What is needed:
Restate each of the lines below word for word and drop every picture.

Entries shown:

· · · ·

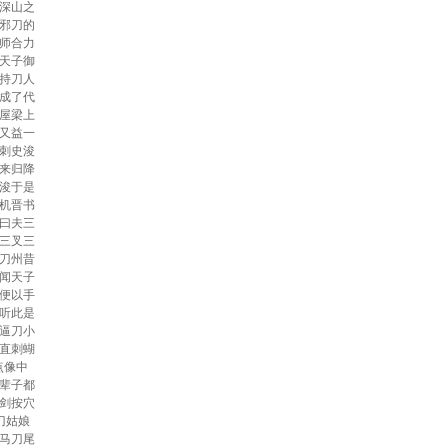
深山之
邪刀的
师合力
天子御
持刀人
成了代
屋梁上
又益一
刺史浚
来归降
浚于是
机晋书
曰夫三
三叉三
刀州昔
闻天子
便以手
听此是
逼刀小
直刺蝴
点像中
辈子都
剑按穴
刀姑娘
马刀尾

· · · ·

Answer for this exercise:
深山之
邪刀的
师合力
天子御
持刀人
成了代
屋梁上
又益一
刺史浚
来归降
浚于是
机晋书
曰夫三
三叉三
刀州昔
闻天子
便以手
听此是
逼刀小
直刺蝴
点像中
辈子都
剑按穴
刀姑娘
马刀尾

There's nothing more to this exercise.